Bush sees his new hobby as a way to get his heart rate up and spend time outdoors without aggravating his achy knees. With an Associated Press reporter riding with him, Bush pedaled to remote corners of his 1,600-acre ranch.

Bush has been riding the knobby-tired mountain bikes since February, and he rides with abandon.

He takes on dangerous sections that would give veterans pause. He keeps a cramp-inducing pace on long uphill sections, panting hard, emitting low "hrrr, hrrr, hrrr" grunts with each stroke of the pedals, his shoulders bobbing up and down.

Over an 18-mile ride that lasted an hour and 20 minutes, he burns about 1,200 calories and his heart rate reaches 168 beats per minute. That's nearly four times his resting rate and in the same range as Lance Armstrong's when the six-time Tour de France winner is pedaling hard.

"At my age, you're more concerned about the cardiovascular" benefits of a workout, the 58-year-old president said. And mountain biking, he said, has a certain "mind-clearing" effect.

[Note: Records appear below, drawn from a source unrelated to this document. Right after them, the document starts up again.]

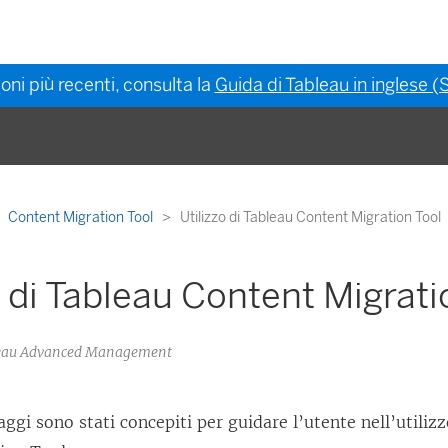
oni più recenti, consulta la
Guida di Tableau in inglese (S
Content Migration Tool
Utilizzo di Tableau Content Migration Tool
o di Tableau Content Migrati
bleau Advanced Management
aggi sono stati concepiti per guidare l’utente nell’utiliz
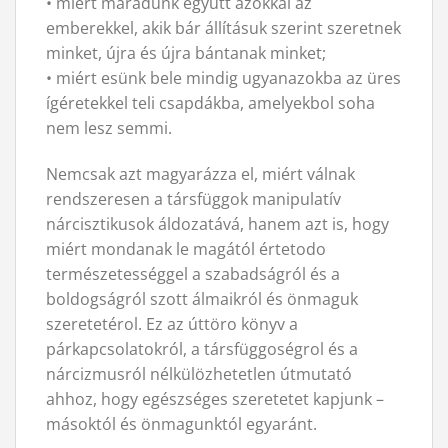
• miért maradunk együtt azokkal az
emberekkel, akik bár állításuk szerint szeretnek
minket, újra és újra bántanak minket;
• miért esünk bele mindig ugyanazokba az üres
ígéretekkel teli csapdákba, amelyekbol soha
nem lesz semmi.
Nemcsak azt magyarázza el, miért válnak
rendszeresen a társfüggok manipulatív
nárcisztikusok áldozatává, hanem azt is, hogy
miért mondanak le magától értetodo
természetességgel a szabadságról és a
boldogságról szott álmaikról és önmaguk
szeretetérol. Ez az úttöro könyv a
párkapcsolatokról, a társfüggoségrol és a
nárcizmusról nélkülözhetetlen útmutató
ahhoz, hogy egészséges szeretetet kapjunk –
másoktól és önmagunktól egyaránt.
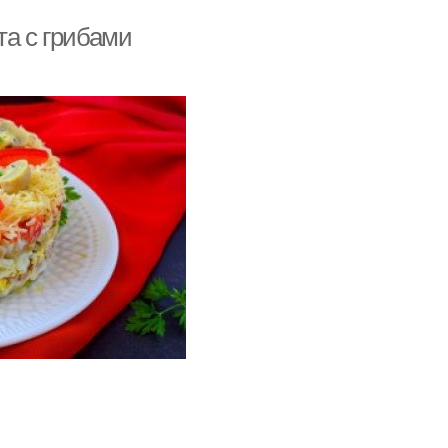
та с грибами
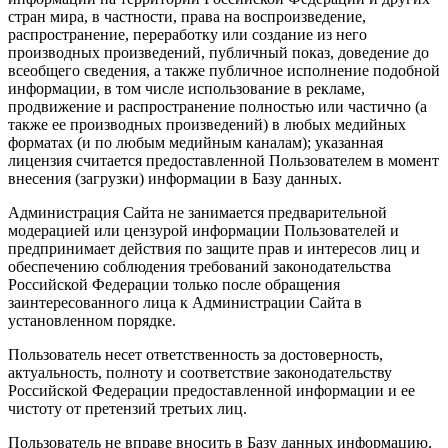
стран мира, в частности, права на воспроизведение,
распространение, переработку или создание из него
производных произведений, публичный показ, доведение до
всеобщего сведения, а также публичное исполнение подобной
информации, в том числе использование в рекламе,
продвижение и распространение полностью или частично (а
также ее производных произведений) в любых медийных
форматах (и по любым медийным каналам); указанная
лицензия считается предоставленной Пользователем в момент
внесения (загрузки) информации в Базу данных.
Администрация Сайта не занимается предварительной
модерацией или цензурой информации Пользователей и
предпринимает действия по защите прав и интересов лиц и
обеспечению соблюдения требований законодательства
Российской Федерации только после обращения
заинтересованного лица к Администрации Сайта в
установленном порядке.
Пользователь несет ответственность за достоверность,
актуальность, полноту и соответствие законодательству
Российской Федерации предоставленной информации и ее
чистоту от претензий третьих лиц.
Пользователь не вправе вносить в Базу данных информацию,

His bike is one of the best: a Trek Fuel 98 made of space-age carbon fiber with rear suspension that soaks up big bumps.

List price: about $3,100. He had it specially fitted by a Washington bicycle retailer.

"My right knee has finally had it," Bush said. "Running is really a painful experience for me now."

"Swimming is outside exercise, but you don't get the feeling of the wind rushing by you, nor can you swim your favorite piece of property," he said.

Swimming does not offer countless ways to get injured either. Crashes are routine in mountain biking.

On May 22, he lost traction on a dirt road, scraping his chin, upper lip, nose, right hand and both knees. The next day, a Secret Service agent riding behind him slammed onto the ground at high speed on a paved section, breaking his collarbone and three ribs.